Referring to FIGS. 3A to 3D, the aerosol dispenser 320 includes a mouthpiece 362 and the connector 360 includes a first portion 362 and a second portion 364. The mouthpiece 326 may be inserted into a first portion 362 of the connector 360 to form a first seal, and the adaptor 382 may be inserted into a second portion 364 of the connector 360 to form a second seal. For example, the first portion 362 of the connector 360 may have a first inner space IS1 to accommodate a portion of the mouthpiece 326 to form the first seal and the second portion 364 of the connector 360 may have a second inner space IS2 to accommodate a portion of the adaptor 382.

The first portion 362 of the connector 360 may have a first opening OP1 corresponding to an outer perimeter of the mouthpiece 326. In an embodiment, the first opening OP1 of the first portion 362 may have a substantially rectangular shape corresponding to that of an outer surface of the mouthpiece 326, similarly to that of a first opening OP1′ of a connector 660 shown in FIG. 6A.

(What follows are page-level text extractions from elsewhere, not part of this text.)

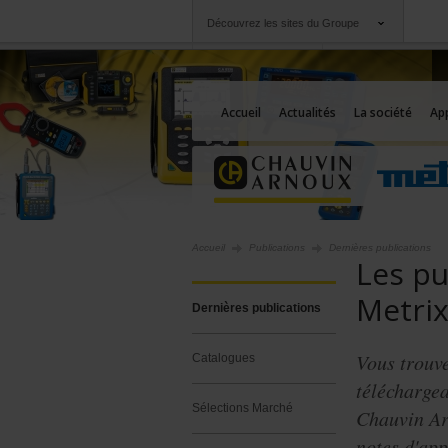
Découvrez les sites du Groupe
Groupe
Sociétés
Chauvin Arnoux
Une offre à votre se
Accueil
Actualités
La société
App
Accueil
Publications
Dernières publications
Les pu
Metri
Dernières publications
Vous trouve
Catalogues
téléchargea
Sélections Marché
Chauvin Arn
notes d'appl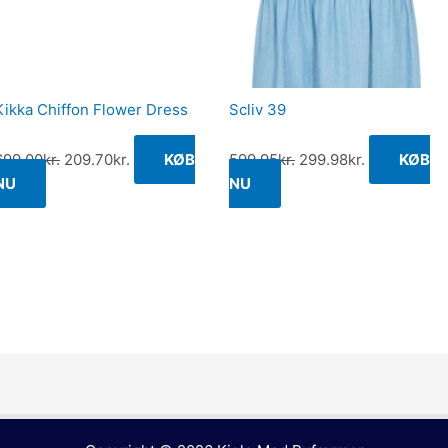
Kikka Chiffon Flower Dress
Scliv 39
699.00
kr.
209.70
kr.
KØB
599.95
kr.
299.98
kr.
KØB
NU
NU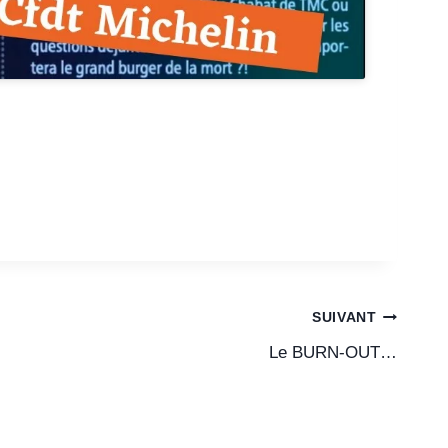
SUIVANT
Le BURN-OUT…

The first portion 362 of the connector 360 may have a first length L1 along a first direction (e.g., an axial direction) that is perpendicular to the first opening OP1. In an embodiment, the first length L1 of the first portion 362 of the connector 360 may be in a range from 15 mm to 21 mm.

In an embodiment, the second portion 364 of the connector 360 may have a second opening OP2 corresponding to an outer perimeter of the adaptor 382. For example, the second opening OP2 of the second portion 364 may have a circular shape corresponding to that of an outer surface of a first portion 392 of the adaptor 382.

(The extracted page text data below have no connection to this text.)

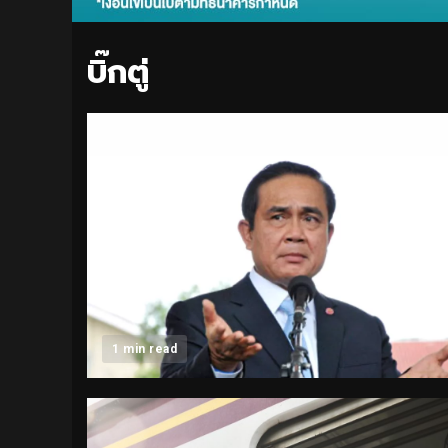
บิ๊กตู่
1 min read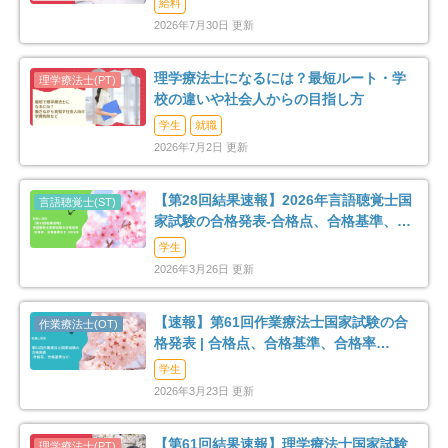
給料
2026年7月30日 更新
理学療法士になるには？最短ルート・学
校の違いや社会人からの目指し方
学生
就職
2026年7月2日 更新
【第28回結果速報】2026年言語聴覚士国
家試験の合格発表-合格点、合格基準、合
格率など-
学生
2026年3月26日 更新
【速報】第61回作業療法士国家試験の合
格発表 | 合格点、合格基準、合格率
（2026年）
学生
2026年3月23日 更新
【第61回結果速報】理学療法士国家試験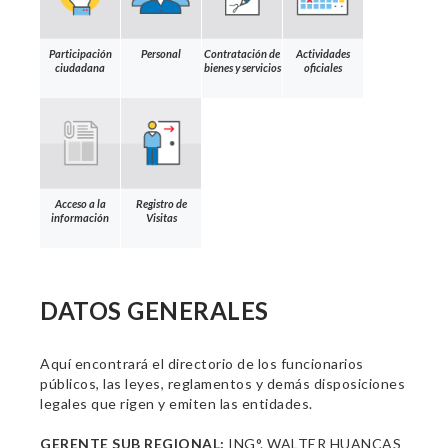
Participación
Personal
Contratación de
Actividades
ciudadana
bienes y servicios
oficiales
Acceso a la
Registro de
información
Visitas
DATOS GENERALES
Aquí encontrará el directorio de los funcionarios
públicos, las leyes, reglamentos y demás disposiciones
legales que rigen y emiten las entidades.
GERENTE SUB REGIONAL:
ING°. WALTER HUANCAS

The second portion 364 of the connector 360 may have a second length L2 along a first direction (e.g., an axial direction) that is perpendicular to the second opening OP2. In an embodiment, the second length L2 of the second portion 364 may be in a range from 15 mm to 21 mm.

The first length L1 and the second length L2 may be sufficiently long (e.g., each being equal to or longer than 15 mm) to ensure securing the inserted mouthpiece 362 and the inserted portion 392 of the adaptor 382, respectively. When a flow of the aerosol medication flows in the first direction (e.g., the axial direction), the flow expands in a second direction (e.g., a radial direction) perpendicular to the first direction. As a result, when the sum of the first length L1 and the second length L2 is excessively long, an outer portion of the medication flow may be significantly interrupted by one or more of an inner surface of the inserted mouthpiece 326, inner surfaces of the first portion 362 and the second portion 364 of the connector 360, and an inner surface of the inserted portion 392 of the adaptor 382. Accordingly, the sum of the first length L1 and the second length L2 may be sufficiently short (e.g., equal to or shorter than 42 mm) to effectively transport the aerosol medication through the connector 360.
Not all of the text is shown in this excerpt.